The whole listing needs to be restated word for word.
[Records for this task — start]
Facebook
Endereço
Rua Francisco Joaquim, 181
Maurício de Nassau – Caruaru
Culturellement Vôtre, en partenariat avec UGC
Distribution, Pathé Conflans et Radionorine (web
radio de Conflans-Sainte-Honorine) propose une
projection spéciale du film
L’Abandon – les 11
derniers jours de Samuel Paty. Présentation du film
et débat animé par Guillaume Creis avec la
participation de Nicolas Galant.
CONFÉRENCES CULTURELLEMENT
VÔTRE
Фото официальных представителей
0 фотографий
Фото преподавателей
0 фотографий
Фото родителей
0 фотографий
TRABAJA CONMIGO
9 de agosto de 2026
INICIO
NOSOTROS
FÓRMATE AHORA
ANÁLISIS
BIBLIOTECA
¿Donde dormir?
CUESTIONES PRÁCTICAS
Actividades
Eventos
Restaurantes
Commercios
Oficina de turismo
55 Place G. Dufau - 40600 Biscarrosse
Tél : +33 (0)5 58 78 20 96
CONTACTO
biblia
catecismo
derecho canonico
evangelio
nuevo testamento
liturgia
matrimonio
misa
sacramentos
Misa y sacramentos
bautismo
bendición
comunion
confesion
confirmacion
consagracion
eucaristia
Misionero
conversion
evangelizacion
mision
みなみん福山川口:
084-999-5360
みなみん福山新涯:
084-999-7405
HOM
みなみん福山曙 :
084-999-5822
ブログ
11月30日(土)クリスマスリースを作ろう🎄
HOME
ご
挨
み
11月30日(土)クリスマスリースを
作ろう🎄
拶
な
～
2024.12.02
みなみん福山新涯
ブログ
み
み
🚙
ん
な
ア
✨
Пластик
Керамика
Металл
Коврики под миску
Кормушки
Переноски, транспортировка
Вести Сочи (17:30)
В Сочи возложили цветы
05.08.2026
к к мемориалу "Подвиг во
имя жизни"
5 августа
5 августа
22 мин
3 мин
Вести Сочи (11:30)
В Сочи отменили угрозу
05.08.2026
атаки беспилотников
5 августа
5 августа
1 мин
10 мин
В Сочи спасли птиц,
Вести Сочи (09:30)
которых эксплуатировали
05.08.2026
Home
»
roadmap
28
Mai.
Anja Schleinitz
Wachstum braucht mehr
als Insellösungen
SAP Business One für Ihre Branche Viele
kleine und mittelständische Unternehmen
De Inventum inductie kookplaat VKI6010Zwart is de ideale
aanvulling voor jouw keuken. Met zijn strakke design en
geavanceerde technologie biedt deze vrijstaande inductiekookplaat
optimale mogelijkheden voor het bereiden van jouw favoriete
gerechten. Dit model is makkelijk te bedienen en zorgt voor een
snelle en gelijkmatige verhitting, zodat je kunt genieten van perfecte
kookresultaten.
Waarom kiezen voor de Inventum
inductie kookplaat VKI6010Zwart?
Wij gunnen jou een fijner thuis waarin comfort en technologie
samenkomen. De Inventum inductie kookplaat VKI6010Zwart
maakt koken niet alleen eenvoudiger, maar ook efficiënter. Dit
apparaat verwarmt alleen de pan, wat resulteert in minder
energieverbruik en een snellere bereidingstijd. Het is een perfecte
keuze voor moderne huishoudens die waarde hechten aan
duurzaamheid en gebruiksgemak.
[Records for this task — finish]
* Expected answer *
Facebook
Endereço
Rua Francisco Joaquim, 181
Maurício de Nassau – Caruaru
Culturellement Vôtre, en partenariat avec UGC
Distribution, Pathé Conflans et Radionorine (web
radio de Conflans-Sainte-Honorine) propose une
projection spéciale du film
L’Abandon – les 11
derniers jours de Samuel Paty. Présentation du film
et débat animé par Guillaume Creis avec la
participation de Nicolas Galant.
CONFÉRENCES CULTURELLEMENT
VÔTRE
Фото официальных представителей
0 фотографий
Фото преподавателей
0 фотографий
Фото родителей
0 фотографий
TRABAJA CONMIGO
9 de agosto de 2026
INICIO
NOSOTROS
FÓRMATE AHORA
ANÁLISIS
BIBLIOTECA
¿Donde dormir?
CUESTIONES PRÁCTICAS
Actividades
Eventos
Restaurantes
Commercios
Oficina de turismo
55 Place G. Dufau - 40600 Biscarrosse
Tél : +33 (0)5 58 78 20 96
CONTACTO
biblia
catecismo
derecho canonico
evangelio
nuevo testamento
liturgia
matrimonio
misa
sacramentos
Misa y sacramentos
bautismo
bendición
comunion
confesion
confirmacion
consagracion
eucaristia
Misionero
conversion
evangelizacion
mision
みなみん福山川口:
084-999-5360
みなみん福山新涯:
084-999-7405
HOM
みなみん福山曙 :
084-999-5822
ブログ
11月30日(土)クリスマスリースを作ろう🎄
HOME
ご
挨
み
11月30日(土)クリスマスリースを
作ろう🎄
拶
な
～
2024.12.02
みなみん福山新涯
ブログ
み
み
🚙
ん
な
ア
✨
Пластик
Керамика
Металл
Коврики под миску
Кормушки
Переноски, транспортировка
Вести Сочи (17:30)
В Сочи возложили цветы
05.08.2026
к к мемориалу "Подвиг во
имя жизни"
5 августа
5 августа
22 мин
3 мин
Вести Сочи (11:30)
В Сочи отменили угрозу
05.08.2026
атаки беспилотников
5 августа
5 августа
1 мин
10 мин
В Сочи спасли птиц,
Вести Сочи (09:30)
которых эксплуатировали
05.08.2026
Home
»
roadmap
28
Mai.
Anja Schleinitz
Wachstum braucht mehr
als Insellösungen
SAP Business One für Ihre Branche Viele
kleine und mittelständische Unternehmen
De Inventum inductie kookplaat VKI6010Zwart is de ideale
aanvulling voor jouw keuken. Met zijn strakke design en
geavanceerde technologie biedt deze vrijstaande inductiekookplaat
optimale mogelijkheden voor het bereiden van jouw favoriete
gerechten. Dit model is makkelijk te bedienen en zorgt voor een
snelle en gelijkmatige verhitting, zodat je kunt genieten van perfecte
kookresultaten.
Waarom kiezen voor de Inventum
inductie kookplaat VKI6010Zwart?
Wij gunnen jou een fijner thuis waarin comfort en technologie
samenkomen. De Inventum inductie kookplaat VKI6010Zwart
maakt koken niet alleen eenvoudiger, maar ook efficiënter. Dit
apparaat verwarmt alleen de pan, wat resulteert in minder
energieverbruik en een snellere bereidingstijd. Het is een perfecte
keuze voor moderne huishoudens die waarde hechten aan
duurzaamheid en gebruiksgemak.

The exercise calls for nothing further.